_What you are asked to do_
The reply should be a single number: the count of lines below that contain the word "Шкафы".

_Record extracts_

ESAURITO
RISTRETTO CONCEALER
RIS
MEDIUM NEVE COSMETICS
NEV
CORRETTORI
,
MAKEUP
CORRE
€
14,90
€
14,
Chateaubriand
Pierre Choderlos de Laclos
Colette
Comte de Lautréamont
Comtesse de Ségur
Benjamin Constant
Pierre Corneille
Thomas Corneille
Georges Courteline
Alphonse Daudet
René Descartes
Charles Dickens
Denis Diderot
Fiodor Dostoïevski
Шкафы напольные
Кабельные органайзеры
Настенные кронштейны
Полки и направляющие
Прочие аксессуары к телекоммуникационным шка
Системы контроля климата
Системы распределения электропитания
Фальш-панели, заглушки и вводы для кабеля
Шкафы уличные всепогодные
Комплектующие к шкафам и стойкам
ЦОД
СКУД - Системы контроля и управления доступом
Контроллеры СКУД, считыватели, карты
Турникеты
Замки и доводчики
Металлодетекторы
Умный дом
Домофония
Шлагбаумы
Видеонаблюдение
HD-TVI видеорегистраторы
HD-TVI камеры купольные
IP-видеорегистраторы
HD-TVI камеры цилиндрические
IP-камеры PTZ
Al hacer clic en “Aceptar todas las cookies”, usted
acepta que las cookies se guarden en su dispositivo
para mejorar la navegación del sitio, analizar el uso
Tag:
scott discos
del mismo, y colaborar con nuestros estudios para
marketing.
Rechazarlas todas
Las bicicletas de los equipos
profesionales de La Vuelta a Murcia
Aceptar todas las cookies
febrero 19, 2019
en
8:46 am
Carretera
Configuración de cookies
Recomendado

_Response below_
2